An 18-year-old from Lancaster named Alan W. Filion has been sentenced to four years in prison after a rampant spree of "swatting" across the United States, as confirmed by the U.S. Department of Justice on Tuesday. The teen admitted to orchestrating more than 375 hoax calls from August 2022 to January 2024, targeting places such as high schools, colleges, universities, religious institutions, and government officials with threats of bombs and mass shooting threats, drawing significant law enforcement responses to these false alarms.

These fabrications by Filion were not without their consequences, as first responders who should've been available for genuine emergencies found themselves attending to his false claims, sometimes with guns drawn and detaining innocent people based on his tip-offs, KTLA reports. "Filion claimed in a post on Jan. 20, 2023, that when he swats someone, he 'usually get[s] the cops to drag the victim and their families out of the house, cuff them and search the house for dead bodies,'" indicating a stark realization of the distress his pranks were designed to leverage, according to a statement obtained by the U.S. Department of Justice.
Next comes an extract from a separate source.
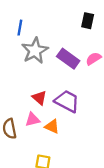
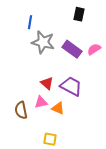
black rectangle: (88, 21) -> (79, 14), moved
gray star: (35, 51) -> (43, 42), turned -30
Filion not only committed these acts for his amusement but also turned them into a money-making venture. According to CBS News Los Angeles, he advertised his swatting services on social media, with postings referencing a "swatting-for-a-fee structure"; his online presence depicted a teenager who had crossed the threshold from casual troll to a purveyor of fear-for-hire.
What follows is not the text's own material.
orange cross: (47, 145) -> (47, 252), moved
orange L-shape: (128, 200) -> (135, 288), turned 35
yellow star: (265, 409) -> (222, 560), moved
The false narratives spun by Filion led to his arrest on January 18, 2024, on Florida state charges after one such heinous threat against a religious institution in Sanford, where he alleged to be armed with an illegally modified AR-15, a Glock 17 pistol, pipe bombs, and Molotov cocktails, planning to "commit a mass shooting" and "kill everyone", he saw, this detailed in a report from CBS News Los Angeles. Notably, Filion's guilty plea also encompassed other threatening incidents, including a chilling scenario where he masqueraded as a senior federal law enforcement officer and made threats to a Texas police dispatch while giving out an actual officer's home address.

The investigation was a collaborative effort involving the FBI, U.S. Secret Service, and several local law enforcement agencies, with Assistant U.S. Attorney Kara Wick leading the prosecution, contributing to the eventual sentencing as documented in the U.S. Department of Justice's statement.